Kubernetes not scheduling failed pod on other node

3/11/2017

I have 4 nodes kubernetes cluster. My application running with 2 replica instances. I am using deployment resource with replica set. As per the documentation , replica set always ensure that specified no. Of application instances will be running.If I delete the one pod instance, then it will be restarted on the same or different node.But when I simulated the failure of a pod instance by stopping docker engine on one node. Kubectl shows status as error for the pod instance but do not restart the pod on another node. Is it the expected behaviour or am I missing something.

-- Anand Shaw
kubernetes

2 Answers

3/11/2017

AFAIS Kubernetes changed that behavior with version 1.5. If I interpret the docs correctly, the Pods of the failed node is still registered in the apiserver, since it abruptly died and wasn't able to unregister the pods. Since the Pod is still registered, the ReplicaSet doesn't replace it.

The reason for this is, that Kubernetes cannot tell if it is a network error (eg split-brain) or a node failure. With StatefulSets being introduced, Kubernetes needs to make sure that no Pod is started more than one time.
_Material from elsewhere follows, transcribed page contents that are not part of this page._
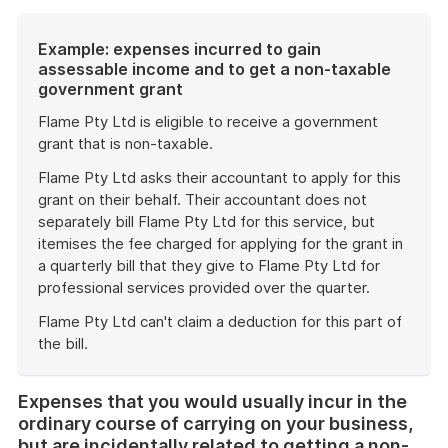
Example: expenses incurred to gain
assessable income and to get a non-taxable
government grant
Flame Pty Ltd is eligible to receive a government
grant that is non-taxable.
Flame Pty Ltd asks their accountant to apply for this
grant on their behalf. Their accountant does not
separately bill Flame Pty Ltd for this service, but
itemises the fee charged for applying for the grant in
a quarterly bill that they give to Flame Pty Ltd for
professional services provided over the quarter.
Flame Pty Ltd can't claim a deduction for this part of
the bill.
End
of
Expenses that you would usually incur in the
example
ordinary course of carrying on your business,
but are incidentally related to getting a non-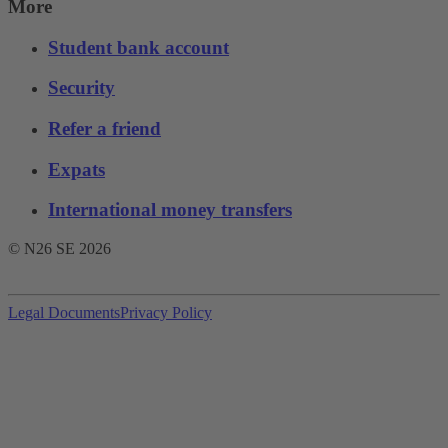
More
Student bank account
Security
Refer a friend
Expats
International money transfers
© N26 SE
2026
Legal Documents
Privacy Policy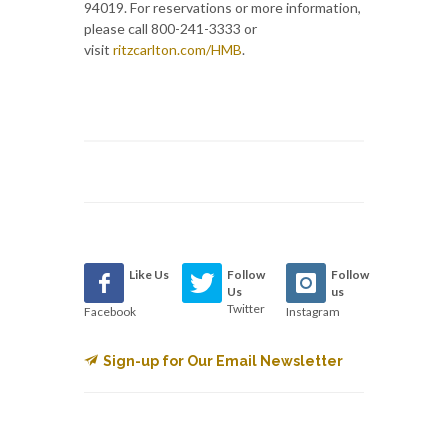
94019. For reservations or more information,
please call 800-241-3333 or
visit
ritzcarlton.com/HMB
.
Like Us
Follow
Follow
Us
us
Twitter
Facebook
Instagram
Sign-up for Our Email Newsletter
This maybe sounds like a bug, but if you have a properly configured cloud-provider (eg for GCE or AWS), Kubernetes can see if that Node is still running. When you would shut down that node, the controller should unregister the Node and its Pods and then create a new Pod on another Node. Together with a Node health check and a Node replacement, the cluster is able to heal itself.

How the cloud-provider is configured depends highly on your Kubernetes setup.

-- svenwltr
Source: StackOverflow

4/3/2017

Just wait for about 5 mins of bringing down the node or docker on it. Kubernetes marks the status of all the pods which were running on that node as 'Unknown' and will bring them up on the remaining active eligible nodes. Once the failed node comes back up, the pods on that node would be deleted if K8S already has them replaced on other node(s).

-- msbl3004
Source: StackOverflow